En su amplio salón de estética naturalista han jugado las seis generaciones Louis Vuitton, y se dice que los azulejos que una vez revestían la cocina inspiraron a Georges L. Vuitton para crear el Monogram, que cumple 130 años. Y como las paredes todavía no hablan, aunque respiran la esencia sofisticada que envuelve todo lo que hace la firma, es Pierre Louis Vuitton, el último eslabón de la familia, quien acomodado en el sofá de terciopelo rosa relata la historia del imperio del lujo moderno.

Pierre Louis Vuitton en la casa de la familia en Asnières
Pierre Louis Vuitton en la casa de la familia en AsnièresUxio Da Vila

Este es un año especial para la casa Vuitton, que celebra 130 años de la creación del Monogram. ¿Qué vínculo tiene usted con este motivo y qué representa dentro de la firma?

Cuando yo nací, en Asnières solo existía un canvas para Louis Vuitton y ese era el Monogram.

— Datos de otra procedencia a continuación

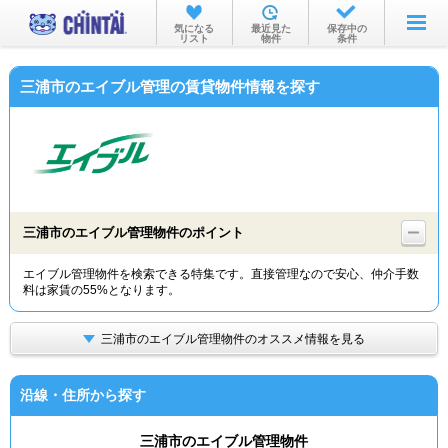
お部屋を探す
気になる
最近見た
保存中の
リスト
物件
条件
沿線・駅から
三浦市のエイブル管理の賃貸物件情報を探す
住所から
家賃相場から
通勤通学時間から
物件特集から
三浦市のエイブル管理物件のポイント
不動産会社から
エイブル管理物件を検索できる特集です。直接管理なので安心、仲介手数
料は家賃の55%となります。
TOP
三浦市のエイブル管理物件のオススメ情報を見る
沿線・住所から探す
三浦市のエイブル管理物件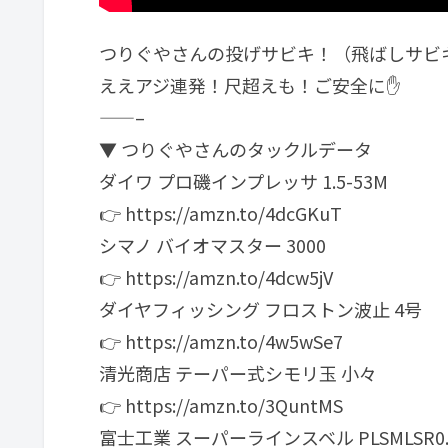
つりぐやさんの投げサビキ！（飛ばしサビ
ええアジ連発！尺超えも！ご安全に✋
——–
▼ つりぐやさんのタックルデータ
ダイワ プロ磯インプレッサ 1.5-53M
👉 https://amzn.to/4dcGKuT
シマノ バイオマスター 3000
👉 https://amzn.to/4dcw5jV
ダイヤフィッシング フロストン波止 4号
👉 https://amzn.to/4w5wSe7
清光商店 テーパー式シモリ玉 小々
👉 https://amzn.to/3QuntMS
富士工業 スーパーラインスベル PLSMLSR0.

He vivido toda mi vida con este motivo y, de hecho, fue a través de él que empecé mi carrera en Louis Vuitton. He aprendido a trabajarlo y saber colocarlo en un baúl; su calibre y todos sus secretos.

Ha creado muchos baúles de Louis Vuitton con sus propias manos. ¿A qué edad hizo el primero y qué secretos esconde esta histórica pieza artesanal?

Aprendí a hacerlos cuando era muy joven y he perfeccionado ese arte a lo largo de toda mi vida. De niño veía a mi padre y a mi abuelo hacer equipajes y llevar a cabo pedidos especiales aquí, en Asnières. En este lugar pasé mis primeros años, he crecido entre estas paredes y por ello, cuando regresé a Louis Vuitton para unirme a la empresa en el 2004, decidí aprender el savoir-faire con los artesanos de aquí. Ellos me enseñaron como ser preciso en la confección, a trabajar más allá del equilibrio. Hoy en día soy responsable de transmitir ese savoir-faire. Quizá sea la última persona que tiene una comprensión profunda del baúl de Louis Vuitton.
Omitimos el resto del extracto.